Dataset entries
= Beginning of Section =
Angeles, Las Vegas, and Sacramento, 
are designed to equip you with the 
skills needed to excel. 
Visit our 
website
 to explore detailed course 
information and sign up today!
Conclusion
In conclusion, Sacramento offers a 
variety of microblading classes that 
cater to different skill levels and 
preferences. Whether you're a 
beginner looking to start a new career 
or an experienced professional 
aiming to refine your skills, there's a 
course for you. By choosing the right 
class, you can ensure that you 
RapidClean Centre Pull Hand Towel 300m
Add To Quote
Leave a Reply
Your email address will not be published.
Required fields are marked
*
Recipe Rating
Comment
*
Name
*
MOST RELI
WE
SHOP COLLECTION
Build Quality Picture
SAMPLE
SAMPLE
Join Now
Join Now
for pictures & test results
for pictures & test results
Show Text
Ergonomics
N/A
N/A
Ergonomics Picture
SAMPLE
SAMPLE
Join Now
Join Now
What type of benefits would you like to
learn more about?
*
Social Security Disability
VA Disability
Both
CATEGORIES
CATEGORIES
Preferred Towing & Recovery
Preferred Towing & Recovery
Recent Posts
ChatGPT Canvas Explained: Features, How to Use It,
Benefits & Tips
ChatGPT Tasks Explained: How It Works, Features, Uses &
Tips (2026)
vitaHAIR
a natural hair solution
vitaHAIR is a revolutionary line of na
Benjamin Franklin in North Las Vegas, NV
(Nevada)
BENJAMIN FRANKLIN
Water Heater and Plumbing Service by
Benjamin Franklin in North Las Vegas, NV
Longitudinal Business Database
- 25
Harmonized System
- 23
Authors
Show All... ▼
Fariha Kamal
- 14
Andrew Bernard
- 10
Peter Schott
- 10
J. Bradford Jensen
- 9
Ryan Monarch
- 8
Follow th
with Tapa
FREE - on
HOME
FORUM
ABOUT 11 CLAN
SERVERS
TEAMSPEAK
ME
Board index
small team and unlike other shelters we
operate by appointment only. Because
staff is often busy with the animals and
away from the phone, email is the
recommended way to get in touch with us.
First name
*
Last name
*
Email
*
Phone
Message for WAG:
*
= End of Section =
Task details: Starting from the line that contains "Board index", give again every line to the last line of the data, exactly. Include nothing else.

Response below:
Board index
small team and unlike other shelters we
operate by appointment only. Because
staff is often busy with the animals and
away from the phone, email is the
recommended way to get in touch with us.
First name
*
Last name
*
Email
*
Phone
Message for WAG:
*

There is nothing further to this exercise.